── Data records ──

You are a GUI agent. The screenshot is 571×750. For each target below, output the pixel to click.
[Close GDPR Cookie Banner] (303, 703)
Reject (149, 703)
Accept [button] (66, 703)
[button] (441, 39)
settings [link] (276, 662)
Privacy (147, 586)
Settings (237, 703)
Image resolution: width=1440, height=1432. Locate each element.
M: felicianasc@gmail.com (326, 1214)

───
── Data records ──

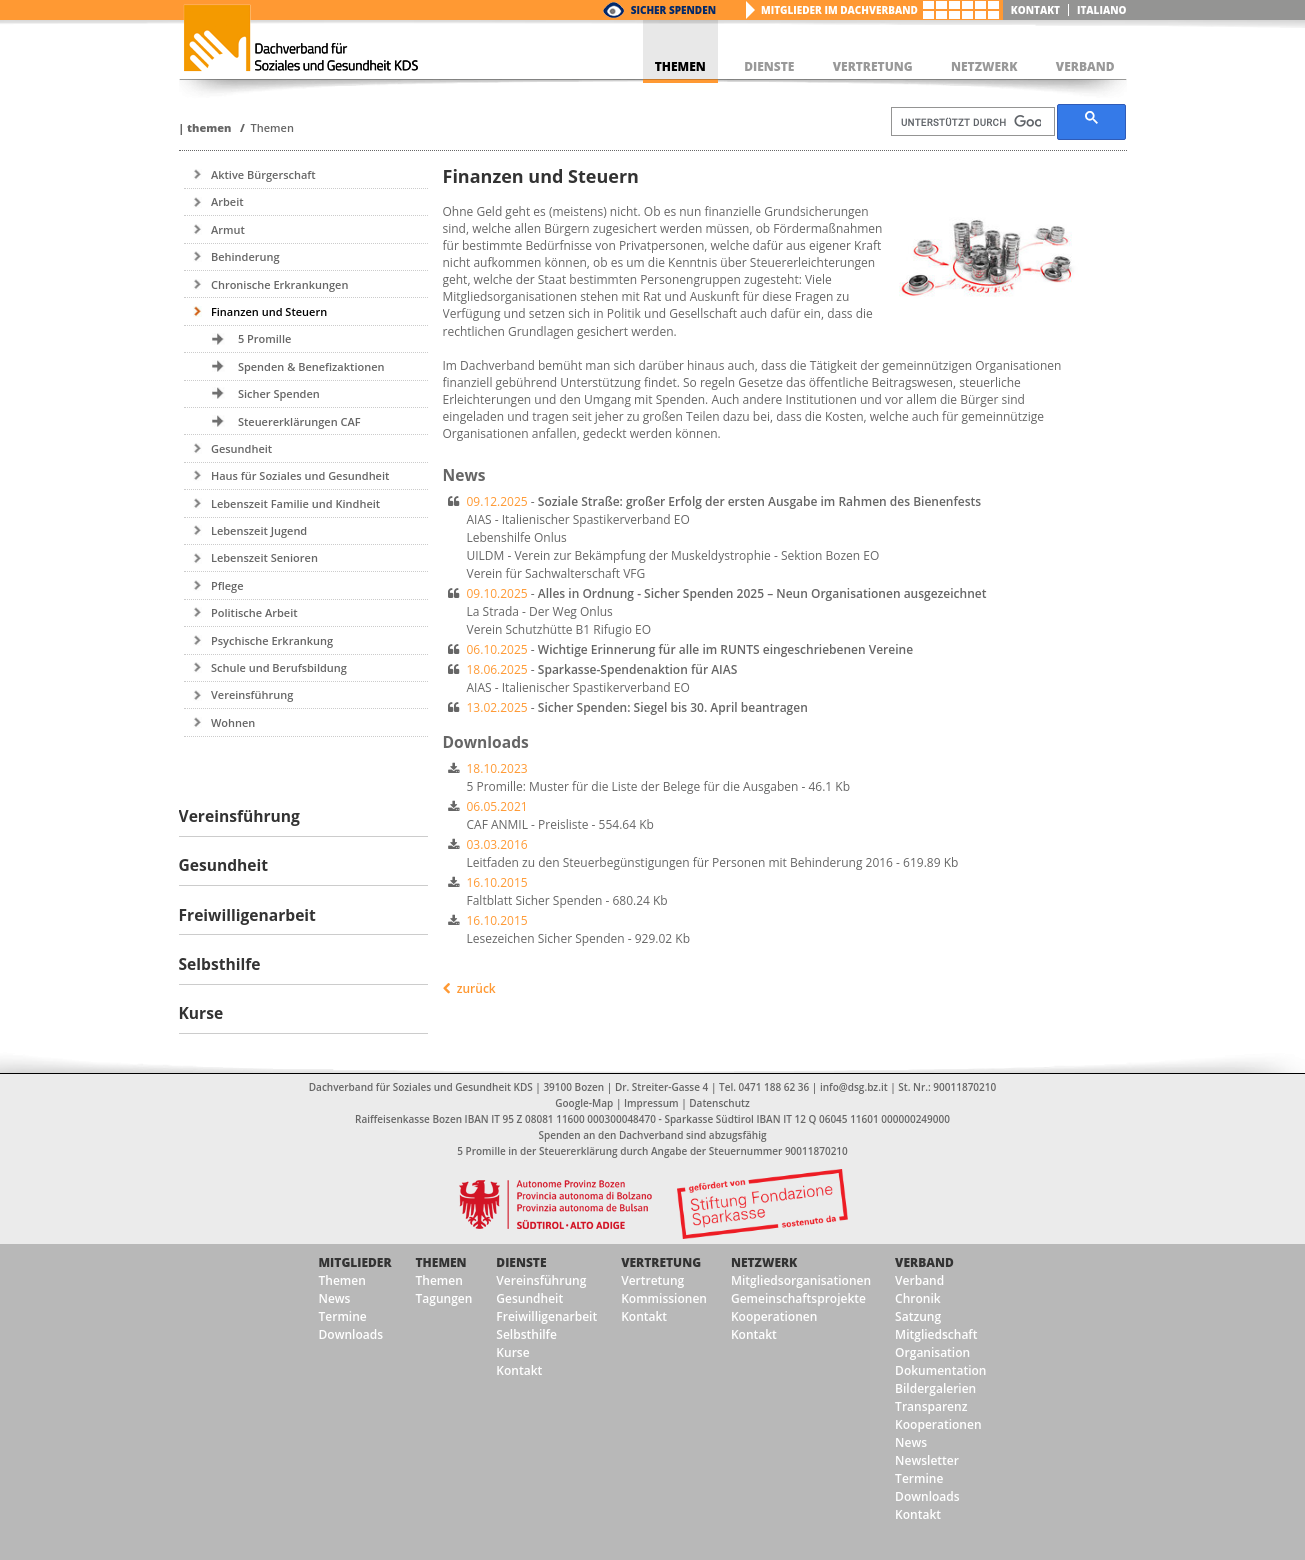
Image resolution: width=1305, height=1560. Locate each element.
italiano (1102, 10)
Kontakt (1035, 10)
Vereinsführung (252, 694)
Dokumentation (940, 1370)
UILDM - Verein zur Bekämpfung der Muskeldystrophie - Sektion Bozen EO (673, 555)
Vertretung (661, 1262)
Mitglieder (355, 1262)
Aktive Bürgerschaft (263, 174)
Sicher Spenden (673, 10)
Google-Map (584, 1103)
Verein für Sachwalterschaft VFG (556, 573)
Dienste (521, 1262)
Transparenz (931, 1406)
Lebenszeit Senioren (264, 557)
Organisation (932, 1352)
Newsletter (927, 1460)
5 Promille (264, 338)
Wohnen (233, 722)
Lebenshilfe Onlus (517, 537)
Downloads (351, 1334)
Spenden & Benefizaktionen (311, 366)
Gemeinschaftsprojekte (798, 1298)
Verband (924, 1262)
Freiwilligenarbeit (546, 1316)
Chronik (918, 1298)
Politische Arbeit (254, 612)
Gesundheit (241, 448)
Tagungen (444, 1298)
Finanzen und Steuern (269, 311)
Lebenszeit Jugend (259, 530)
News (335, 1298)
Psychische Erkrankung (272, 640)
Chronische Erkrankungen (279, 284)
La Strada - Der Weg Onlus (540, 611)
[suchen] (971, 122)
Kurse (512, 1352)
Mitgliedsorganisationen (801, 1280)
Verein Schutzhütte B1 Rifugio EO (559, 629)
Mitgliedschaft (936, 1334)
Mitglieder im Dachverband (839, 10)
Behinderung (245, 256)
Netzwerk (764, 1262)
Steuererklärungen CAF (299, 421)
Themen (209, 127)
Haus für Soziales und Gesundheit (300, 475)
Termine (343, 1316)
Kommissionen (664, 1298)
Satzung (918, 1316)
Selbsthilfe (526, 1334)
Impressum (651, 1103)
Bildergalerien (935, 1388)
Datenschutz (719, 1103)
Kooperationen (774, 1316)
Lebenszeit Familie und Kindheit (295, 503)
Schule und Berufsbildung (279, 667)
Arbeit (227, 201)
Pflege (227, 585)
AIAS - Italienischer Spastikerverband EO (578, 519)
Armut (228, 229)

───

A verbatim transcription is needed of the lines above, starting at the line with "Mitgliedsorganisationen (801, 1280)" and ending at the line with "Armut (228, 229)", both included, and of nothing else.

*Finished task*
Mitgliedsorganisationen (801, 1280)
Verein Schutzhütte B1 Rifugio EO (559, 629)
Mitgliedschaft (936, 1334)
Mitglieder im Dachverband (839, 10)
Behinderung (245, 256)
Netzwerk (764, 1262)
Steuererklärungen CAF (299, 421)
Themen (209, 127)
Haus für Soziales und Gesundheit (300, 475)
Termine (343, 1316)
Kommissionen (664, 1298)
Satzung (918, 1316)
Selbsthilfe (526, 1334)
Impressum (651, 1103)
Bildergalerien (935, 1388)
Datenschutz (719, 1103)
Kooperationen (774, 1316)
Lebenszeit Familie und Kindheit (295, 503)
Schule und Berufsbildung (279, 667)
Arbeit (227, 201)
Pflege (227, 585)
AIAS - Italienischer Spastikerverband EO (578, 519)
Armut (228, 229)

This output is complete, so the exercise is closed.